Storage Server

BobGeorge · Jul 26, 2017

Okay, thanks to Till's help, I've set up ISPConfig but my desired configuration is somewhere between the multi-server setup and the mirroring setup in the manual's installation instructions. A bit unusual, perhaps.

I've got a storage server with a RAID array, which is also serving as the DB server for the LAN. Following Till's advice, I've mounted a directory from the RAID to /var/lib/mysql, so that the databases of this DB server will have their files stored on the RAID.

I'd like to do the same sort of thing with websites and emails too. To that end, I've mounted another directory from the RAID to /var/www, so that the website files are stored on the RAID array and I've mounted yet another directory to /var/vmail to do the same with emails.

The overall concept is that the storage server is a "data server" for other "processing" nodes in the LAN.

An Internet request comes in and HAProxy will load balance these between, currently, two nodes (although, much the point with the architecture I'm going for is to make it easy to slide in more processing nodes later - 6 nodes, 10 nodes, etc. - and it'll all tick along just fine) and then these two nodes will get their data - websites, vhost configuration, emails, databases, etc. - from the storage server.

The "processing" nodes run the code, the "data server" provides the data.

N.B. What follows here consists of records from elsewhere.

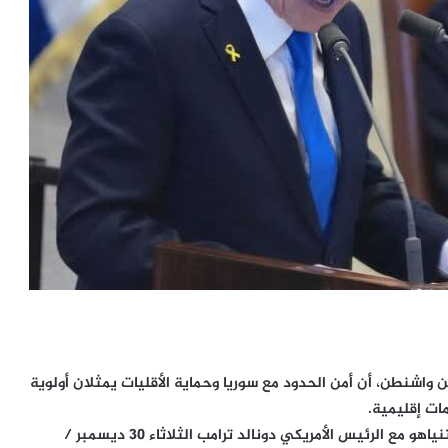
ن واشنطن، أن أمن الحدود مع سوريا وحماية الأقليات يمثلان أولوية
ات إقليمية.
جاءت هذه التصريحات خلال مؤتمر صحفي مشترك عقده نتنياهو مع الرئيس الأمريكي دونالد ترامب الثلاثاء 30 ديسمبر /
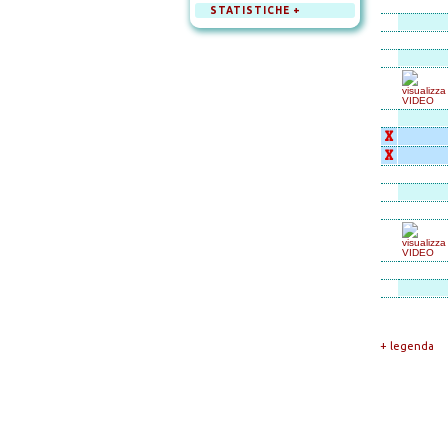
STATISTICHE +
X
X
+ legenda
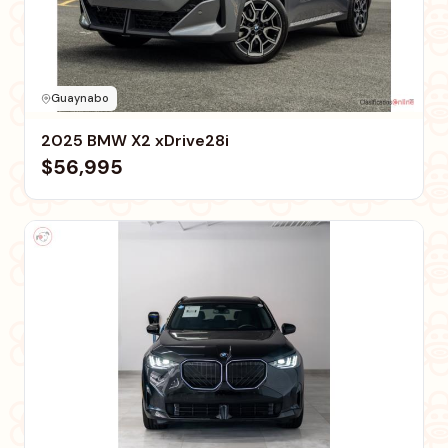
Guaynabo
2025 BMW X2 xDrive28i
$56,995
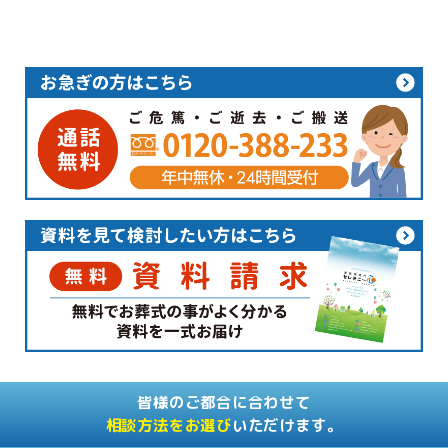
皆様のご都合に合わせて
相談方法をお選び
いただけます。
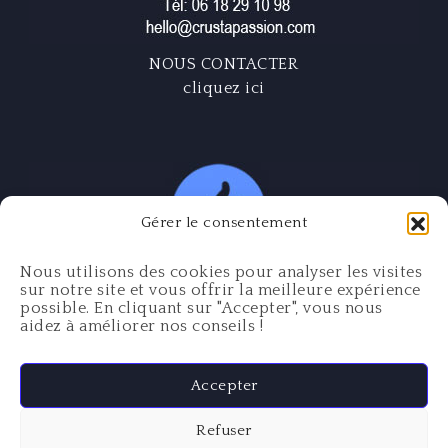
NOUS CONTACTER
cliquez ici
Gérer le consentement
Nous utilisons des cookies pour analyser les visites
sur notre site et vous offrir la meilleure expérience
possible. En cliquant sur "Accepter", vous nous
aidez à améliorer nos conseils !
Mentions légales
Accepter
Politique de confidentialité
Refuser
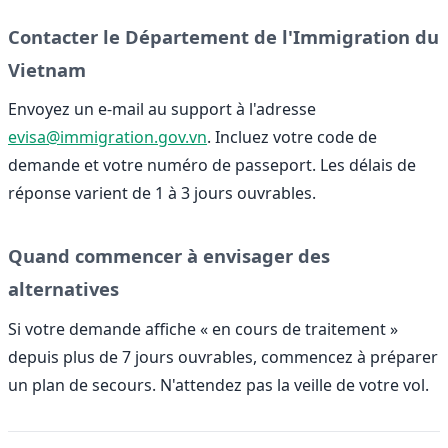
Contacter le Département de l'Immigration du
Vietnam
Envoyez un e-mail au support à l'adresse
evisa@immigration.gov.vn
. Incluez votre code de
demande et votre numéro de passeport. Les délais de
réponse varient de 1 à 3 jours ouvrables.
Quand commencer à envisager des
alternatives
Si votre demande affiche « en cours de traitement »
depuis plus de 7 jours ouvrables, commencez à préparer
un plan de secours. N'attendez pas la veille de votre vol.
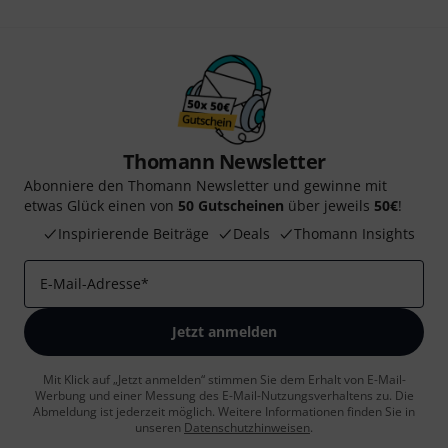
Thomann Newsletter
Abonniere den Thomann Newsletter und gewinne mit
etwas Glück einen von
50 Gutscheinen
über jeweils
50€
!
Inspirierende Beiträge
Deals
Thomann Insights
E-Mail-Adresse
*
Jetzt anmelden
Mit Klick auf „Jetzt anmelden“ stimmen Sie dem Erhalt von E-Mail-
Werbung und einer Messung des E-Mail-Nutzungsverhaltens zu. Die
Abmeldung ist jederzeit möglich. Weitere Informationen finden Sie in
unseren
Datenschutzhinweisen
.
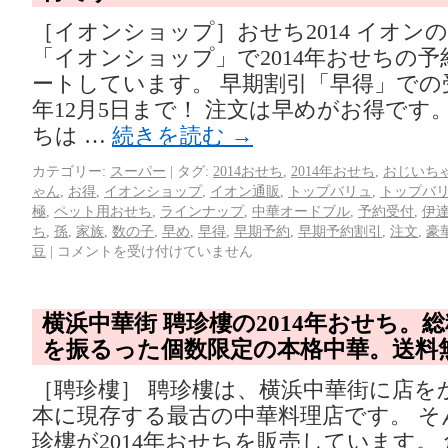
［イオンショップ］おせち2014 イオン
「イオンショップ」で2014年おせちの
ートしています。 早期割引「早得」での受
年12月5日まで！ 注文は早めがお得です。 
ちは …
続きを読む
→
カテゴリー:
スーパー
|
タグ:
2014おせち
,
2014年おせち
,
おじいち
ゃん
,
お得
,
イオンショップ
,
イオン通販
,
トップバリュ
,
トップバ
極
,
ペット用おせち
,
ラインナップ
,
中華オードブル
,
予約受付
,
伊
ち
,
孫
,
家族
,
数の子
,
早め
,
早得
,
早期予約
,
早期予約割引
,
注文
,
豪
豆
|
コメントを受け付けていません
横浜中華街 聘珍樓の2014年おせち。
を振るった個数限定の本格中華。送料
［聘珍樓］ 聘珍樓は、横浜中華街に店を
本に現存する最古の中華料理店です。 そ
珍樓が2014年おせちを販売しています。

(Well, again, I say "data server" but the other idea in separating storage from processing is that it'll eventually become "data servers" - an array of storage servers or SAN - and that's kind of why things have to be done this way, as the storage required will eventually become too much for the local storage of the processing nodes - of any singular server - and I'm planning ahead with this slightly more complex arrangement.)

I'm conscious, though, that ISPConfig is not really rigged up by default to operate this way. For example, when you create a new website, you're asked which web server to create it on, but as all the web servers and mail servers - the "processing" nodes - use the shared storage, then the website is effectively created on all of them (or none of them, depending on your perspective).

The website files are stored in the shared /var/www directory and then when a web server needs to serve up a website, it goes to this shared storage to find the files to serve up.

Of course, there's also the vhost configuration for Apache too. And what I've done is create a shared "etc" directory on the RAID - called "netc" for "net etc" - and then, on the local "etc", I've got symbolic links to the "netc" directory.

I've already done this with the "hosts" file. On every local node, the "/etc/hosts" links to "/netc/hosts", so they all see the exact same "hosts" file (and this, by the way, Till, was how I knew for sure that the IP addresses in the "hosts" file for every node in the LAN was correct and identical, as there is only one "hosts" file that the whole LAN shares).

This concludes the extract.